→ **LISTED RECORDS**:
::::

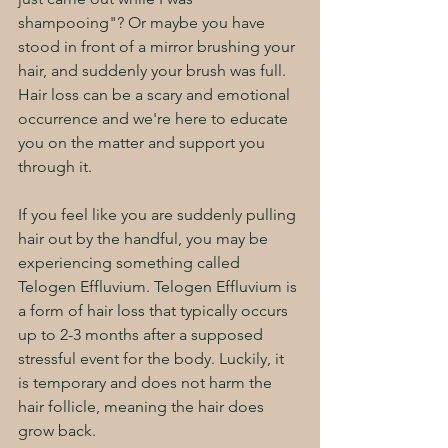
shampooing"? Or maybe you have 
stood in front of a mirror brushing your 
hair, and suddenly your brush was full. 
Hair loss can be a scary and emotional 
occurrence and we're here to educate 
you on the matter and support you 
through it. 
If you feel like you are suddenly pulling 
hair out by the handful, you may be 
experiencing something called 
Telogen Effluvium. Telogen Effluvium is 
a form of hair loss that typically occurs 
up to 2-3 months after a supposed 
stressful event for the body. Luckily, it 
is temporary and does not harm the 
hair follicle, meaning the hair does 
grow back. 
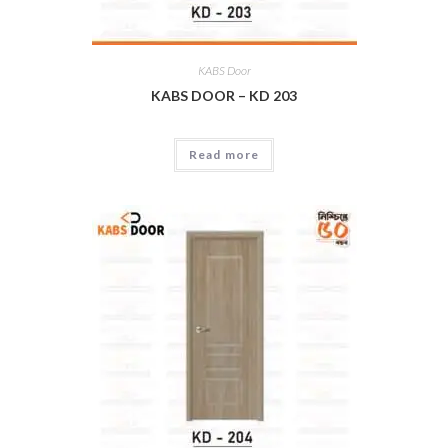
KABS Door
KABS DOOR – KD 203
Read more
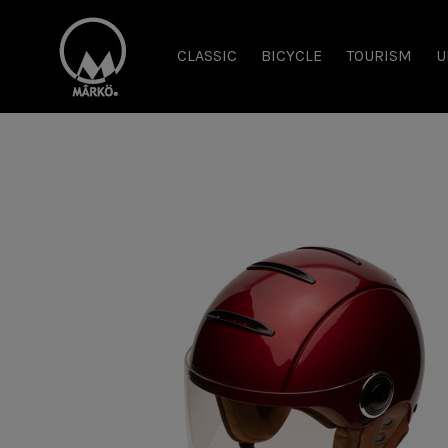
CLASSIC
BICYCLE
TOURISM
U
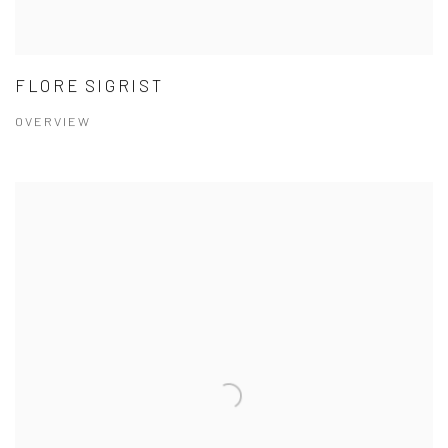
FLORE SIGRIST
OVERVIEW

::::

→ **AIM OF THE TASK**: The range to set down runs from the line containing "a form of hair loss that typically occurs" through the final line of the data, both ends included; give it exactly and drop the pictures.

→ **ANSWER BELOW**:
a form of hair loss that typically occurs 
up to 2-3 months after a supposed 
stressful event for the body. Luckily, it 
is temporary and does not harm the 
hair follicle, meaning the hair does 
grow back. 
KABS Door
KABS DOOR – KD 203
Read more
CLASSIC
BICYCLE
TOURISM
U
FLORE SIGRIST
OVERVIEW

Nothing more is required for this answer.